• [Problem statement]: From the line containing "limpides : baisser" to the line containing "Lúc trước nhập" in the records below, set down every line exactly as it stands, both ends included, and skip the pictures.

• [Data provided]:
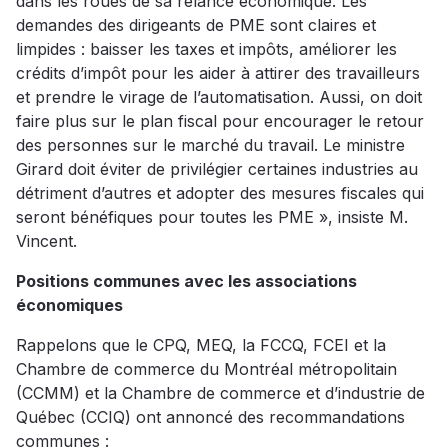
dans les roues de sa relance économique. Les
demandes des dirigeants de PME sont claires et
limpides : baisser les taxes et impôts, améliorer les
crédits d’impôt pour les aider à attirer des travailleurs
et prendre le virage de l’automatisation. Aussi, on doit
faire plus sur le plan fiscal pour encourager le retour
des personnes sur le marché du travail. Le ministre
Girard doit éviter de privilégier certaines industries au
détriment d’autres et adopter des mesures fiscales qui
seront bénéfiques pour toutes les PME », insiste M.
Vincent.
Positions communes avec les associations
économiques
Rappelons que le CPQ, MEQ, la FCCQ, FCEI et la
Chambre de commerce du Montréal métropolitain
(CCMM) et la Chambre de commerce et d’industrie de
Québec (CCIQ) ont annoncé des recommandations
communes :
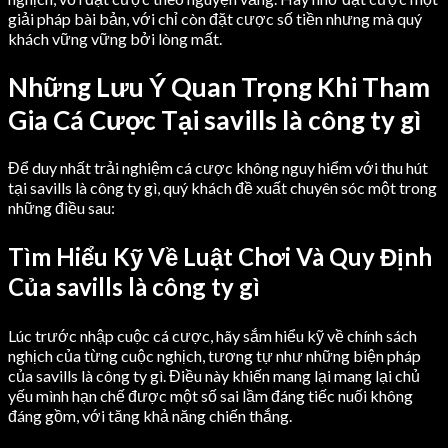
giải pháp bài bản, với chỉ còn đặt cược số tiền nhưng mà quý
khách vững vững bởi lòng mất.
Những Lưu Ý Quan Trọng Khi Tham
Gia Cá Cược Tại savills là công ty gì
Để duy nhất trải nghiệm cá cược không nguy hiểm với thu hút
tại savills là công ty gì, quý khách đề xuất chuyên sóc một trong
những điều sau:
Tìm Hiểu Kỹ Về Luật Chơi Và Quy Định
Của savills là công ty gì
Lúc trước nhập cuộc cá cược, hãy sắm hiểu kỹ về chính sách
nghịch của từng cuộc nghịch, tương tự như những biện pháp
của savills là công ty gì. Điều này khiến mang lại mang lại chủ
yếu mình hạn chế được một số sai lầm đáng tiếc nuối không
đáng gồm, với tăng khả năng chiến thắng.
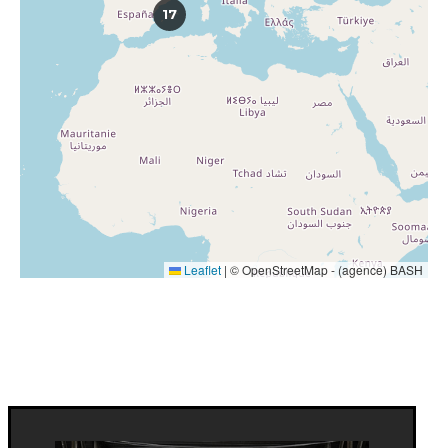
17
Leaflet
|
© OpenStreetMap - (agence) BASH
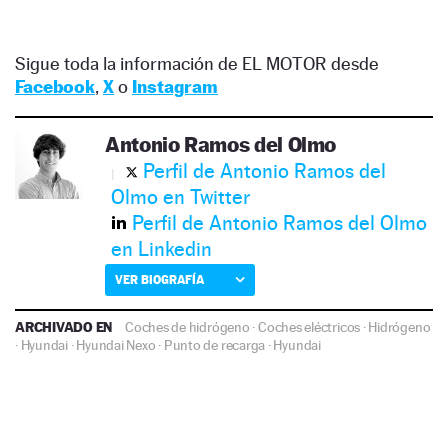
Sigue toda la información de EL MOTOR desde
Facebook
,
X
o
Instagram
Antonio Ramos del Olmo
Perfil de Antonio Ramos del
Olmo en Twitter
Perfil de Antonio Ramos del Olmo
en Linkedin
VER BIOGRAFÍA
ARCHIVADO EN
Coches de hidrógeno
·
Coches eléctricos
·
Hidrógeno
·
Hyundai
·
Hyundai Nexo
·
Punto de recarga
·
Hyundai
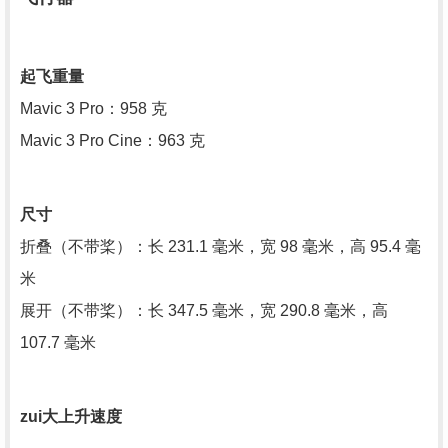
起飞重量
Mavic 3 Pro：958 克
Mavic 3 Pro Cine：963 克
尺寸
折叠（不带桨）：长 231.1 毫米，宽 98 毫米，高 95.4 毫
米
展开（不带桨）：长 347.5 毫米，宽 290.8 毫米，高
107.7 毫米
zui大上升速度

==

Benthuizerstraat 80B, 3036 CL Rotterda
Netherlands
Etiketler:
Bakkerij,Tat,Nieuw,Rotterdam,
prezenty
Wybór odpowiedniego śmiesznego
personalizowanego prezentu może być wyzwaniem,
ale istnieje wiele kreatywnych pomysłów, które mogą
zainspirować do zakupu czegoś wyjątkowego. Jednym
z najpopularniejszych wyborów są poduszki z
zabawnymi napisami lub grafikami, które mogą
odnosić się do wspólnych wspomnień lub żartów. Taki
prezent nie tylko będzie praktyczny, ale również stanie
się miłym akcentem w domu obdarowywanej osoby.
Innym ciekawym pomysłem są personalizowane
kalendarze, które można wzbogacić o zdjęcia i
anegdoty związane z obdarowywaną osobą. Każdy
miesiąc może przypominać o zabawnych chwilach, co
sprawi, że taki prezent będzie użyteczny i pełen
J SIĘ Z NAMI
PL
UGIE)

---

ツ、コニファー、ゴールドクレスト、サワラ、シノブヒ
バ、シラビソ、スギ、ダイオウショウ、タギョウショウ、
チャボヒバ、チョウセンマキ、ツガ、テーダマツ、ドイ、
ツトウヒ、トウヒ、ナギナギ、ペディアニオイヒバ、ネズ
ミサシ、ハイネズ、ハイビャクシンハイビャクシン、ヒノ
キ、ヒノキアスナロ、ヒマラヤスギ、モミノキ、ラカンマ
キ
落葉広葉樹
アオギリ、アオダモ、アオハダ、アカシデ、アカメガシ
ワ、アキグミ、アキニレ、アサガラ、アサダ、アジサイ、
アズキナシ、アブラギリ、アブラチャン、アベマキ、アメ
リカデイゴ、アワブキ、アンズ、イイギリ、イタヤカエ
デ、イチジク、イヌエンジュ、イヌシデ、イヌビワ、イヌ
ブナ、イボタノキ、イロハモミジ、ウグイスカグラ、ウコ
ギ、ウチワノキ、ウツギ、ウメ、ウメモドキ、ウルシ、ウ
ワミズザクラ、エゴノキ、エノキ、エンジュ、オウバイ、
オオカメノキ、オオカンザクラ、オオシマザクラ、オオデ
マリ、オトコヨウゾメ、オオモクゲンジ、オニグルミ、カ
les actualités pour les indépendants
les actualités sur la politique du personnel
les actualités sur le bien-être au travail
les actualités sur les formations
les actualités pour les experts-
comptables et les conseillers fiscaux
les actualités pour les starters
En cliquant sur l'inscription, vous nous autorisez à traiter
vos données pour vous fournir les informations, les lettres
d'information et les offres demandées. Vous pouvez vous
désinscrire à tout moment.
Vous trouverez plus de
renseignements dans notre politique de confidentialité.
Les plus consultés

• [Response to the exercise]:
limpides : baisser les taxes et impôts, améliorer les
crédits d’impôt pour les aider à attirer des travailleurs
et prendre le virage de l’automatisation. Aussi, on doit
faire plus sur le plan fiscal pour encourager le retour
des personnes sur le marché du travail. Le ministre
Girard doit éviter de privilégier certaines industries au
détriment d’autres et adopter des mesures fiscales qui
seront bénéfiques pour toutes les PME », insiste M.
Vincent.
Positions communes avec les associations
économiques
Rappelons que le CPQ, MEQ, la FCCQ, FCEI et la
Chambre de commerce du Montréal métropolitain
(CCMM) et la Chambre de commerce et d’industrie de
Québec (CCIQ) ont annoncé des recommandations
communes :
giải pháp bài bản, với chỉ còn đặt cược số tiền nhưng mà quý
khách vững vững bởi lòng mất.
Những Lưu Ý Quan Trọng Khi Tham
Gia Cá Cược Tại savills là công ty gì
Để duy nhất trải nghiệm cá cược không nguy hiểm với thu hút
tại savills là công ty gì, quý khách đề xuất chuyên sóc một trong
những điều sau:
Tìm Hiểu Kỹ Về Luật Chơi Và Quy Định
Của savills là công ty gì
Lúc trước nhập cuộc cá cược, hãy sắm hiểu kỹ về chính sách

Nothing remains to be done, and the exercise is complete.